### EXERCISE REQUIREMENTS
From the line holding "our website, and" to the final line of the entries, set down each line exactly, including both, and nothing more.

==*==

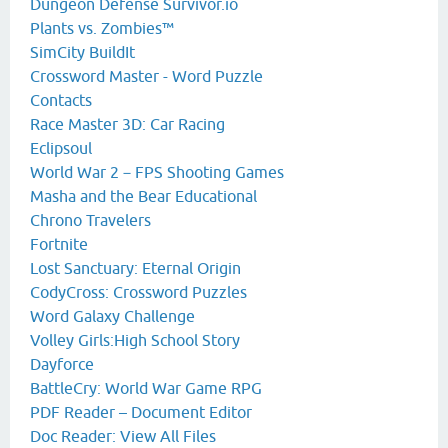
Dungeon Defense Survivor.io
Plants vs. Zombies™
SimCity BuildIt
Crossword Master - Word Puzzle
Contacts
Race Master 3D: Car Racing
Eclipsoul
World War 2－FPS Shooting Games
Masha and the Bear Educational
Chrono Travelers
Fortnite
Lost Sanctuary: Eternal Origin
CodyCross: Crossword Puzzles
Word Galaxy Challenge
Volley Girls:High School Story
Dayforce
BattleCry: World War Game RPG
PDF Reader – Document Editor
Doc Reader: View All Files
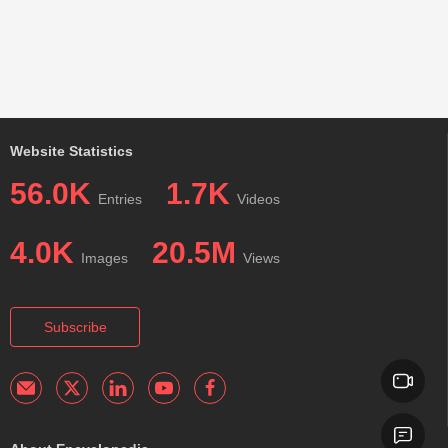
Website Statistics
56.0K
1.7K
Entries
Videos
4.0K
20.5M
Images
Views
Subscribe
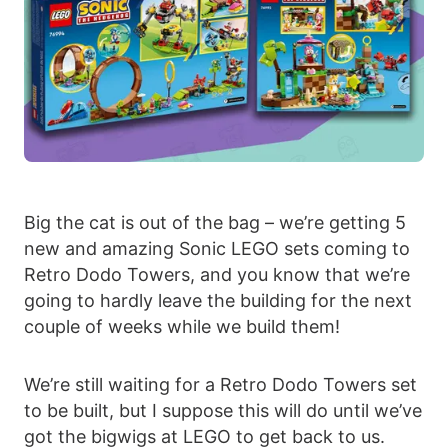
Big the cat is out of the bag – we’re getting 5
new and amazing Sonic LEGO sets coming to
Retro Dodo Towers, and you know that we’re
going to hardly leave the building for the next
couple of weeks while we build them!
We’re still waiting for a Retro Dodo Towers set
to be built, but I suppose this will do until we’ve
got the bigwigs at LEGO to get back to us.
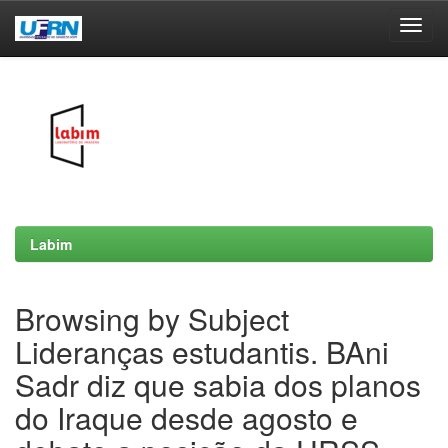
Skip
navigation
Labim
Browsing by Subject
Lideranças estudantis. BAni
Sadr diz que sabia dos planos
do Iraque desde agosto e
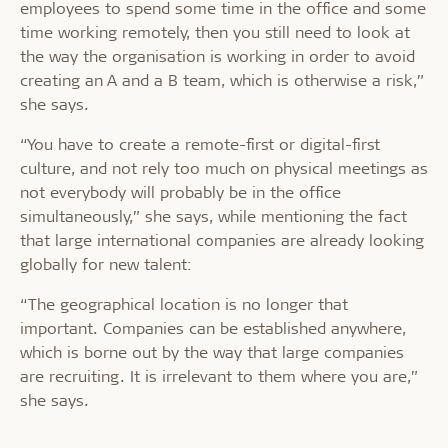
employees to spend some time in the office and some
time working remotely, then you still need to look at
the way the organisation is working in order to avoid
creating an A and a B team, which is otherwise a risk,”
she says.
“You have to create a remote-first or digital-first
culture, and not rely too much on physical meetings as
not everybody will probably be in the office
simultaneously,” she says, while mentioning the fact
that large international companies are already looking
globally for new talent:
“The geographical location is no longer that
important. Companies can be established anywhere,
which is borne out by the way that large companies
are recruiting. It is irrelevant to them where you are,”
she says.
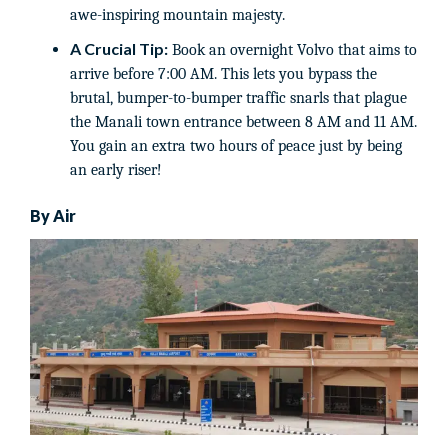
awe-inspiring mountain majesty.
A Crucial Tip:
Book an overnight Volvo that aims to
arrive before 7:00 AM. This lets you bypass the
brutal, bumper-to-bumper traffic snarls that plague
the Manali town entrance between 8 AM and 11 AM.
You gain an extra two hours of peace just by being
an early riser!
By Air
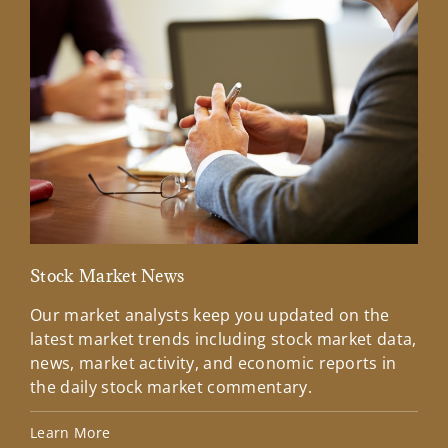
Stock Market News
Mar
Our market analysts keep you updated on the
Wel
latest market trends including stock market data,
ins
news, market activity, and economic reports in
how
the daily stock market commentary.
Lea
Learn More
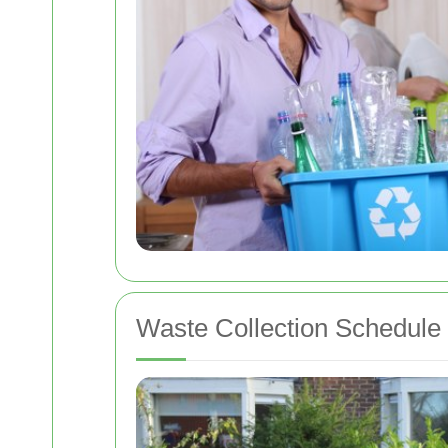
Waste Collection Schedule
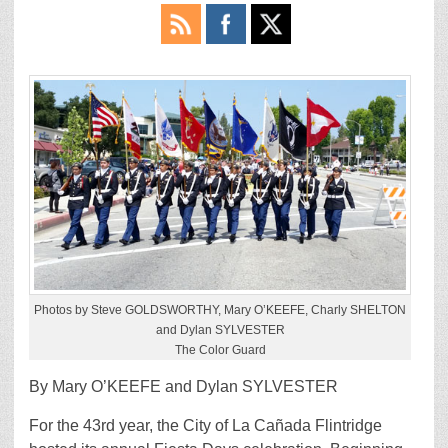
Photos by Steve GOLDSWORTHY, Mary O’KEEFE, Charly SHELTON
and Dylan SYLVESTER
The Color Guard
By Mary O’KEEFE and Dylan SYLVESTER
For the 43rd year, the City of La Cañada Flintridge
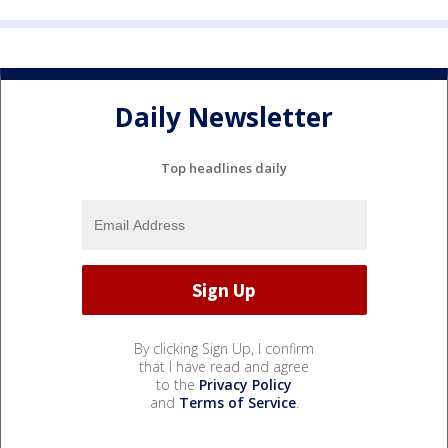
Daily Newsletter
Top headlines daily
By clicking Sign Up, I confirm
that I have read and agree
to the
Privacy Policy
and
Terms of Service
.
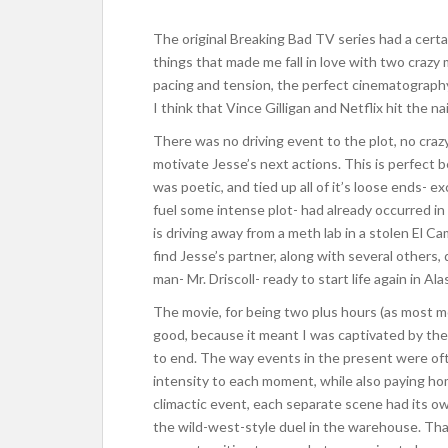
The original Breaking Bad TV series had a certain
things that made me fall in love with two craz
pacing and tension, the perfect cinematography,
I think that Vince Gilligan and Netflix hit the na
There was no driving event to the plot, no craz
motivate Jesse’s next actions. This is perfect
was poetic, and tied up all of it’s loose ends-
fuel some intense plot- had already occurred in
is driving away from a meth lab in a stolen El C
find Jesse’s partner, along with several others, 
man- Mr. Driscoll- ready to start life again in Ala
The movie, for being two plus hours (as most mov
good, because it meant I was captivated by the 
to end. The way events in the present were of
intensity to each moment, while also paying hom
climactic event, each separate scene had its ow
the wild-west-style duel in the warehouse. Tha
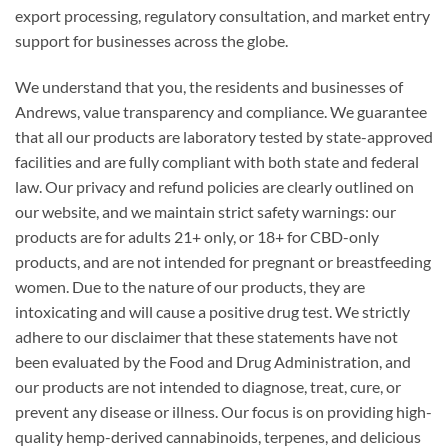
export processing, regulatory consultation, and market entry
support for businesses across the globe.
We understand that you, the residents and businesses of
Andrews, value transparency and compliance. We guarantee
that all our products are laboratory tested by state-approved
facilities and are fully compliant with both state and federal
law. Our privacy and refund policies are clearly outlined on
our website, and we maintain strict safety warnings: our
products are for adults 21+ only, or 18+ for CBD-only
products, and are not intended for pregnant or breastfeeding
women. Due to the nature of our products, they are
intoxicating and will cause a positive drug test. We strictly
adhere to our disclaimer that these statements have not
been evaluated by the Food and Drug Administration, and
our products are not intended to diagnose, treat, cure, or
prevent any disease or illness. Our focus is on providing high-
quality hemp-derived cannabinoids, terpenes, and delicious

==*==

### YOUR SOLUTION
our website, and we maintain strict safety warnings: our
products are for adults 21+ only, or 18+ for CBD-only
products, and are not intended for pregnant or breastfeeding
women. Due to the nature of our products, they are
intoxicating and will cause a positive drug test. We strictly
adhere to our disclaimer that these statements have not
been evaluated by the Food and Drug Administration, and
our products are not intended to diagnose, treat, cure, or
prevent any disease or illness. Our focus is on providing high-
quality hemp-derived cannabinoids, terpenes, and delicious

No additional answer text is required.